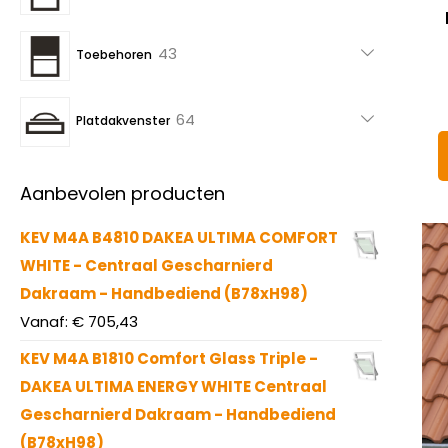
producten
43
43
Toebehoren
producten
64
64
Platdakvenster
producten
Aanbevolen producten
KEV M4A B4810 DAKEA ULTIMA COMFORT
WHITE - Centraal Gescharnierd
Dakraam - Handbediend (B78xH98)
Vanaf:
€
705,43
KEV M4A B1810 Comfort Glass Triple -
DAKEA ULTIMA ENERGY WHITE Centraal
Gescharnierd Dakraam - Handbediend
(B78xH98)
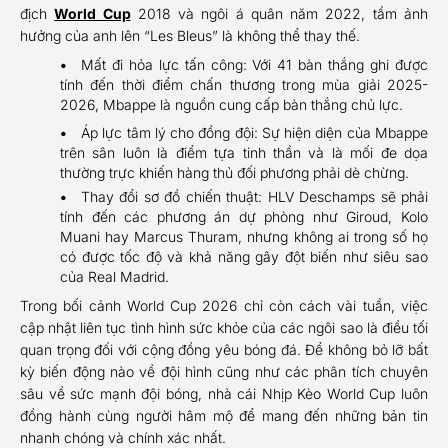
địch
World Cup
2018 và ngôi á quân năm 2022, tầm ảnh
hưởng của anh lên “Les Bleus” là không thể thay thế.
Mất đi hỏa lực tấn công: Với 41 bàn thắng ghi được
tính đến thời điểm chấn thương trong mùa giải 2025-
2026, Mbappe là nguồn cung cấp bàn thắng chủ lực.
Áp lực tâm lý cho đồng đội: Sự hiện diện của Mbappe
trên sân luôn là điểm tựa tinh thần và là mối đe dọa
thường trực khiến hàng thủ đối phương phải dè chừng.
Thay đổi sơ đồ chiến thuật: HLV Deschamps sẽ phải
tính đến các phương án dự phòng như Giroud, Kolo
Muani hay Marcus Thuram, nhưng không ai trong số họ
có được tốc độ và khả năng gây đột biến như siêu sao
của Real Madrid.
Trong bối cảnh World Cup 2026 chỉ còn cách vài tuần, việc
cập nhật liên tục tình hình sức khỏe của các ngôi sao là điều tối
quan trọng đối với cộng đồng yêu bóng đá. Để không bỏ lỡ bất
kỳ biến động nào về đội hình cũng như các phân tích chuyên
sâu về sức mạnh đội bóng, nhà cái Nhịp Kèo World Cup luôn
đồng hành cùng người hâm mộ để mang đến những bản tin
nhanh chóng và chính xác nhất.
· · · · · · ·
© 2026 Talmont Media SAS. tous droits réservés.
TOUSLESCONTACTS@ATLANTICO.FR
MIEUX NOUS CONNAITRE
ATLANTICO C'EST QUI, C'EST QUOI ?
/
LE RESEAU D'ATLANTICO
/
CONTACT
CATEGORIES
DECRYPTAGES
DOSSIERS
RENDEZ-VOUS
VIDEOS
· · · · · · ·
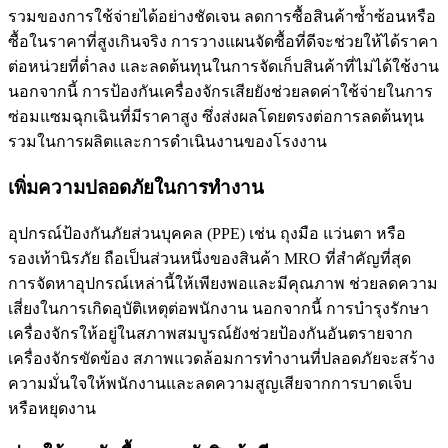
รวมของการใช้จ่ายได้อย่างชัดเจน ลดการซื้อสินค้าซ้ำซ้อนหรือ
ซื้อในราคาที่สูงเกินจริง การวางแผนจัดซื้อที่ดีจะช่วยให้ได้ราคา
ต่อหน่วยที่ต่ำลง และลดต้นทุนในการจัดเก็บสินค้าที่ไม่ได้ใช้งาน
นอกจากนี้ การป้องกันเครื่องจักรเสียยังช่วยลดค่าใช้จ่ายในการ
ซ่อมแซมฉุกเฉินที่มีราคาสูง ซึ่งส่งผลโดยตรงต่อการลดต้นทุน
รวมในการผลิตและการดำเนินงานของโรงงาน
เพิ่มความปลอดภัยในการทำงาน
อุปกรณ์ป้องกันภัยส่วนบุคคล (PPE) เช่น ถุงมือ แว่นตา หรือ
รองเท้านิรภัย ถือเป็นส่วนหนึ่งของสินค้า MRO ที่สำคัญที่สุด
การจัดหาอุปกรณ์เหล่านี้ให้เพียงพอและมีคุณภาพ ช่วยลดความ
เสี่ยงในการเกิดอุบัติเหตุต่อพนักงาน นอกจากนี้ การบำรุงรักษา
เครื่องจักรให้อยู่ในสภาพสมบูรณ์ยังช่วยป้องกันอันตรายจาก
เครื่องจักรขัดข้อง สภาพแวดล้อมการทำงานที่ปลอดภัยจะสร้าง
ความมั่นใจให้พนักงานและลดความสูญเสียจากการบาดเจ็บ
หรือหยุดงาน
· · · · · · ·
◆ **Work instructions**
Copy exactly the lines of the entries above from the one containing "WHITE - Centraal Gescharnierd" through the one containing "nhanh chóng và chính xác nhất.". Both end lines count; pictures do not.

◆ **Response to this exercise**
WHITE - Centraal Gescharnierd
Dakraam - Handbediend (B78xH98)
Vanaf:
€
705,43
KEV M4A B1810 Comfort Glass Triple -
DAKEA ULTIMA ENERGY WHITE Centraal
Gescharnierd Dakraam - Handbediend
(B78xH98)
địch
World Cup
2018 và ngôi á quân năm 2022, tầm ảnh
hưởng của anh lên “Les Bleus” là không thể thay thế.
Mất đi hỏa lực tấn công: Với 41 bàn thắng ghi được
tính đến thời điểm chấn thương trong mùa giải 2025-
2026, Mbappe là nguồn cung cấp bàn thắng chủ lực.
Áp lực tâm lý cho đồng đội: Sự hiện diện của Mbappe
trên sân luôn là điểm tựa tinh thần và là mối đe dọa
thường trực khiến hàng thủ đối phương phải dè chừng.
Thay đổi sơ đồ chiến thuật: HLV Deschamps sẽ phải
tính đến các phương án dự phòng như Giroud, Kolo
Muani hay Marcus Thuram, nhưng không ai trong số họ
có được tốc độ và khả năng gây đột biến như siêu sao
của Real Madrid.
Trong bối cảnh World Cup 2026 chỉ còn cách vài tuần, việc
cập nhật liên tục tình hình sức khỏe của các ngôi sao là điều tối
quan trọng đối với cộng đồng yêu bóng đá. Để không bỏ lỡ bất
kỳ biến động nào về đội hình cũng như các phân tích chuyên
sâu về sức mạnh đội bóng, nhà cái Nhịp Kèo World Cup luôn
đồng hành cùng người hâm mộ để mang đến những bản tin
nhanh chóng và chính xác nhất.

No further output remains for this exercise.